I know where I'm going to spend my energy. I've got the next five years or so planned out - and then I've got a few decades past that planned out also, in lesser detail. I might change my mind, and often I decide to make some variations on my plan. Everything's always a *bit* hazy.
But essentially, I know what I'm going to spend my life doing.
Sometimes, though, it feels like I'm being forced through this. I don't need to spend *all* my energy on this path, right? I should have some for myself. And yet whenever I think I might be given a little bit more of a release valve, I get smacked down again. Sorry. That's not allowed.
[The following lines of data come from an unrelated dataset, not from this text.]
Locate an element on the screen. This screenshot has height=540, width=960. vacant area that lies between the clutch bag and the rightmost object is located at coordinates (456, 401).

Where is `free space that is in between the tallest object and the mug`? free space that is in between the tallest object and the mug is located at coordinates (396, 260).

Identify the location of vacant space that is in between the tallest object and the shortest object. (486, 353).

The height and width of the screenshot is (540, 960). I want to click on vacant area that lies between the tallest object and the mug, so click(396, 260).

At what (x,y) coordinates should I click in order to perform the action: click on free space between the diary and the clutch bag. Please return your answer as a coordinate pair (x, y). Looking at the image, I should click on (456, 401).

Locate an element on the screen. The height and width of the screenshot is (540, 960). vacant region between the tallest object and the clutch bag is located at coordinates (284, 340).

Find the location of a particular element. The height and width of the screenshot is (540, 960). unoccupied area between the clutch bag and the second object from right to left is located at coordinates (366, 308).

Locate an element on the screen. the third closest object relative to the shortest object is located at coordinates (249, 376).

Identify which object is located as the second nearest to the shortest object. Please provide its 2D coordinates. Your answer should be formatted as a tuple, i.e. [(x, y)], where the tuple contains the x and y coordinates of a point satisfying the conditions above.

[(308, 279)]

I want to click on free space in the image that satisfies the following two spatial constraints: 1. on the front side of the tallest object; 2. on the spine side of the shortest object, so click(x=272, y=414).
Go back to what you were doing.
I mean, sheesh, it's not even subtle now.
I definitely can't use this journal for my Writing About Games. I need this one to write in for me, once in a while. I guess I'm not entirely past the Emo stage. Maybe I should post some Nickelback lyrics.
The problem with being me is that you're always tripleguessing yourself. Why am I doing this? Why am I saying this? Am I being too vague, or not vague enough? Am I trying to manipulate people? Should I stop?
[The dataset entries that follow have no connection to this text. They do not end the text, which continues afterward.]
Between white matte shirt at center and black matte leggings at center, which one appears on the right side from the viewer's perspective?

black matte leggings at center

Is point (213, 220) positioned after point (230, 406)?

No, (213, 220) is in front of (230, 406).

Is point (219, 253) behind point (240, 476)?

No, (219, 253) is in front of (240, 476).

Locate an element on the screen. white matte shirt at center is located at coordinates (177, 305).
I'm not looking for anything when I post like this. I mean, I realize that's a classic way of saying "please pay attention to me", but it's honestly true. It's just a way of getting stuff that I don't want in my head out of my head. It's close to the only release valve I've got, and once in a while I just need to unravel some of the worst tangles and put them here. (How's that for a mixed metaphor.)
I'm doing pretty damn well overall, though. I don't need this often, and not nearly as badly as I used to. I guess, for me at least, that's something to be proud of.
We now return you to your regular programming.